Radio clubs independent of the ARRL and ARES also participate in emergency communications activities in some areas, and some non-radio organizations have their own amateur arm. The Department of Defense sponsors the Military Auxiliary Radio System (MARS) program which utilizes Amateur Radio operators for emergency communication using military radio frequencies. The National Weather Service Skywarn weather-spotter program has a strong amateur radio contingent. And amateurs dedicated to the Salvation Army are organized under their Salvation Army Team Emergency Radio Network program.
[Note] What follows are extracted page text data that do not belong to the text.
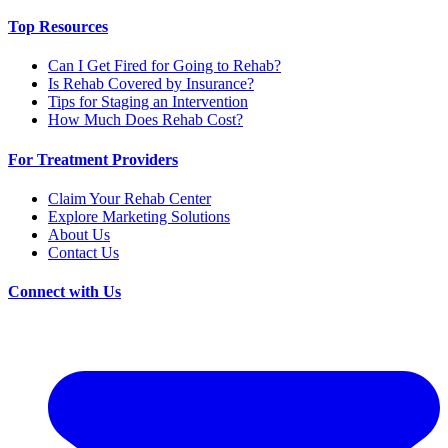
Top Resources
Can I Get Fired for Going to Rehab?
Is Rehab Covered by Insurance?
Tips for Staging an Intervention
How Much Does Rehab Cost?
For Treatment Providers
Claim Your Rehab Center
Explore Marketing Solutions
About Us
Contact Us
Connect with Us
Emergency communications and disaster assistance is usually done in conjunction with volunteer disaster relief organizations such as the American Red Cross, the Salvation Army, local government emergency management agencies, as well as volunteer fire departments and ambulance corps.

The ARRL has memoranda of understanding with numerous agencies expected to receive services, including the American Red Cross and Salvation Army and is a partner in the Citizen Corps program of the Federal Emergency Management Agency (FEMA). The ARRL also is a member of the National Voluntary Organizations Active in Disaster (NVOAD) and conducts emergency communications certification courses for interested Amateur Radio operators.